Selection: choose hard, bright fennel. Look for round, squatty bulbs. The outer layer should not be dry, split or browning along the edges. The tops should be brilliant green, aromatic and fluffy.

Storage: Unfortunately fennel does not store well. Refrigerate, plastic wrapped, for a few days.

Preparation: cut off the greens, wrap and refrigerate. Trim stalks and tough outer layers. Reserve these pieces for soup stock or for roasting poultry..

While I enjoy eating fennel raw like celery sticks, here is one of my favorite salad recipes:



Fennel, Orange, and Green Olive salad with Lemon Dressing

16 medium green olives

1 or 2 lemons

1 tablespoon orange juice

1/3 cup finely diced red onion

¼ teaspoon kosher salt

¼ teaspoon white pepper

2 tablespoons olive oil

2 medium Florence fennel bulbs

2 medium navel oranges

Directions:

1. Pit and thinly slice the olives.

2. Zest one lemon measuring ¼ of zest

3. Squeeze lemon to yield 3 tablespoons of juice

4. Mix juice, zest, orange juice, salt and pepper. Add olive oil and emulsify.

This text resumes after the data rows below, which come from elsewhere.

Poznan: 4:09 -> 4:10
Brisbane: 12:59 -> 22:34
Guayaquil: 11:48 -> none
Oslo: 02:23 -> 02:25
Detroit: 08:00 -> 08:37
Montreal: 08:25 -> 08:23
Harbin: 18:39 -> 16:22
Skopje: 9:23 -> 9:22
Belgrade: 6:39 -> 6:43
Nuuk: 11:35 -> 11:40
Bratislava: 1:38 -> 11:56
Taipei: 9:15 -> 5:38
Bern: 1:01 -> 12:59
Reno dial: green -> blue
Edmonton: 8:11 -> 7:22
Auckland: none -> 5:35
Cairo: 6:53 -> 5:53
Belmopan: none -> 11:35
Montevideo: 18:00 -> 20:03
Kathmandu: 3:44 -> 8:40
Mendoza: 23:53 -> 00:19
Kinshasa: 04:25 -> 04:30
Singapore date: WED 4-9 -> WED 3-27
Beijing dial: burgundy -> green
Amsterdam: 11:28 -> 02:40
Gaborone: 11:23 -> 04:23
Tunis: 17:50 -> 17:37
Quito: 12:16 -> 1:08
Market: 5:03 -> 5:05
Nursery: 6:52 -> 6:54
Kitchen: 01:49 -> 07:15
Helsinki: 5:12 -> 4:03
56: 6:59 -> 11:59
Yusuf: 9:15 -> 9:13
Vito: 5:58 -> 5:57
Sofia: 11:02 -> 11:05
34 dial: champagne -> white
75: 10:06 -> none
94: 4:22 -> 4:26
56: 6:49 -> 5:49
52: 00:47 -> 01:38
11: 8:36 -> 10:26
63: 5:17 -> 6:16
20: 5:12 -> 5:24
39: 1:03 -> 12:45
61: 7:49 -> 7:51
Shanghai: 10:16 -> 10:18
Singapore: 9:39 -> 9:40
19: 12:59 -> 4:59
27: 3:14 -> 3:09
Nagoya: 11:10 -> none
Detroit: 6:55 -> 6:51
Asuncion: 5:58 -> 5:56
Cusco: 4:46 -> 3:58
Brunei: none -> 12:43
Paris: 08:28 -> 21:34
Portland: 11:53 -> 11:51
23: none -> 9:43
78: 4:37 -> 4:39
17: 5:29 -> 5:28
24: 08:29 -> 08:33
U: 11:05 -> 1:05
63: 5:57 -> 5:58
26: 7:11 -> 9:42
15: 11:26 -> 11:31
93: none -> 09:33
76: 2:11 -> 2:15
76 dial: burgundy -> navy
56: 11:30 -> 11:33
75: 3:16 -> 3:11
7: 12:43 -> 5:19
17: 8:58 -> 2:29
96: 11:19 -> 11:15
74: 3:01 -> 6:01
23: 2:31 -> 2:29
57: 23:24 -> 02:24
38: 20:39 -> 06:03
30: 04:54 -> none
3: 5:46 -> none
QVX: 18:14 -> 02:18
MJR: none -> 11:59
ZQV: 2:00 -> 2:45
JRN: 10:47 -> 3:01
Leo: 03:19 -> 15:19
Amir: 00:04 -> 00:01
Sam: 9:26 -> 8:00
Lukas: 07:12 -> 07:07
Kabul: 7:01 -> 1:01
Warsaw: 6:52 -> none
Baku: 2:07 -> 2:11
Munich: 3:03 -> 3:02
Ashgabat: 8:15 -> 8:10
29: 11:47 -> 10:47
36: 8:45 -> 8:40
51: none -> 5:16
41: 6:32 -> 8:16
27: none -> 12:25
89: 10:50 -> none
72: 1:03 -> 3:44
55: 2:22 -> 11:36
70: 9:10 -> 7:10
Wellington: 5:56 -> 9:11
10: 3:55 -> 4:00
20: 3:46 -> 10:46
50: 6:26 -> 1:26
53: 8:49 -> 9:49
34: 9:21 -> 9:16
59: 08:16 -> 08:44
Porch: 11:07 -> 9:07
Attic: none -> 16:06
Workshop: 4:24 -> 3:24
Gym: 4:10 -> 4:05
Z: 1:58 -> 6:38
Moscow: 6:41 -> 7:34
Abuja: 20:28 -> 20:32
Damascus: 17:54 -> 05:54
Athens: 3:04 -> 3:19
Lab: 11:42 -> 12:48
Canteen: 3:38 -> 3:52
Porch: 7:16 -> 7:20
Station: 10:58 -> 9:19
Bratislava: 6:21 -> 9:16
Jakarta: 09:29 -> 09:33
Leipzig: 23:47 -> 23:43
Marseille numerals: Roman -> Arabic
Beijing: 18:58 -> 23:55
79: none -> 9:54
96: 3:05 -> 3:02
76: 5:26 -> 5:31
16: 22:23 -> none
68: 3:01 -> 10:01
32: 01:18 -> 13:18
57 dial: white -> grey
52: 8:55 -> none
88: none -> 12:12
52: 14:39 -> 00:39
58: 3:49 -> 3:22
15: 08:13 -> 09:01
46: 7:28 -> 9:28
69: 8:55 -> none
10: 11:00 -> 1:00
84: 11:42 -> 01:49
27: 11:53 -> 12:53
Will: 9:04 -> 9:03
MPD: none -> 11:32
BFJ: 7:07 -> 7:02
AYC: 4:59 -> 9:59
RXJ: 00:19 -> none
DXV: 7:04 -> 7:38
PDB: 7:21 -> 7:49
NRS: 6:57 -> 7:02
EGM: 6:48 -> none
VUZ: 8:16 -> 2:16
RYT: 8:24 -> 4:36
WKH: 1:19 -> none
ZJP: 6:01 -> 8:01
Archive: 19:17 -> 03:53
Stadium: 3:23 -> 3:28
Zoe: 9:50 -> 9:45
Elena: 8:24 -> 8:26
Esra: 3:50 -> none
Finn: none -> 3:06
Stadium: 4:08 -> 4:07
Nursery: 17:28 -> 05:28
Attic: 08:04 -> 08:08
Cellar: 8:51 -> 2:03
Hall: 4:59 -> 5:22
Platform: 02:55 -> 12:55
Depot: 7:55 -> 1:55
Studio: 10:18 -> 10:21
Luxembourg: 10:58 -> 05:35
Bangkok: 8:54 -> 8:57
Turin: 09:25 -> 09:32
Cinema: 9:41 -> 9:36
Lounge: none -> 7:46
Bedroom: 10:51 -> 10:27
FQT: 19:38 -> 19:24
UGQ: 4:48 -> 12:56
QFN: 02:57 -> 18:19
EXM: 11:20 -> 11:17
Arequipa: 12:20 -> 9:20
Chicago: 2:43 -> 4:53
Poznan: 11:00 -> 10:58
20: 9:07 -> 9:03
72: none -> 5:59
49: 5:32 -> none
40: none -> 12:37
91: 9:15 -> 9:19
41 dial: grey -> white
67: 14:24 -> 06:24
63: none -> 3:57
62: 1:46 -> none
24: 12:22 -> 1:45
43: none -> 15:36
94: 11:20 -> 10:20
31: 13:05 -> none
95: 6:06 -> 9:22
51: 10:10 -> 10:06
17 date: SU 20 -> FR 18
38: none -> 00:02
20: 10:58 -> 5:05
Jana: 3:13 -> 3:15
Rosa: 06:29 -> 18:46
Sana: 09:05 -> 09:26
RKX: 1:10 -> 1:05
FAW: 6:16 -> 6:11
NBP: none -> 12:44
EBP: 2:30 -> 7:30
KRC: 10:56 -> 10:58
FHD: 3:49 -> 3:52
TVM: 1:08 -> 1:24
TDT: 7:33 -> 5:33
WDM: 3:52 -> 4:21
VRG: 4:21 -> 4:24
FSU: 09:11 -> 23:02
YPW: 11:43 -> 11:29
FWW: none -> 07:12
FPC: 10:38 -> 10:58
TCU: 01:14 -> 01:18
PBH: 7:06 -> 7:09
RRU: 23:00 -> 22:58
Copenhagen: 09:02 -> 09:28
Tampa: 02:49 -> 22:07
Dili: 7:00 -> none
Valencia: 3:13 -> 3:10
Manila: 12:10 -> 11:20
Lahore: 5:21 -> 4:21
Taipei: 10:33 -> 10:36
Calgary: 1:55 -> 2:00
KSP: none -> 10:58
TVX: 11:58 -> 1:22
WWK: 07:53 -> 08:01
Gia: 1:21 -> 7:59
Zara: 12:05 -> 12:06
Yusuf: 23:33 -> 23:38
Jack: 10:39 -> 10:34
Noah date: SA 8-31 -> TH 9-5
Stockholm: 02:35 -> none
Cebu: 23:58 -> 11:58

5. Add onion and olives to liquid.

6. Remove greens and stems and set aside for another use. Remove any dry or fibrous sections of the bulb. Thinly slice the bulb on a vegetable slicer.

7. Arrange fennel on salad plates.

8. Cut and peel the oranges, removing the pith. Slice into very thin rounds and cut into quarters. Arrange around the fennel. Top with dressing, arranging olives and onions evenly on the salad.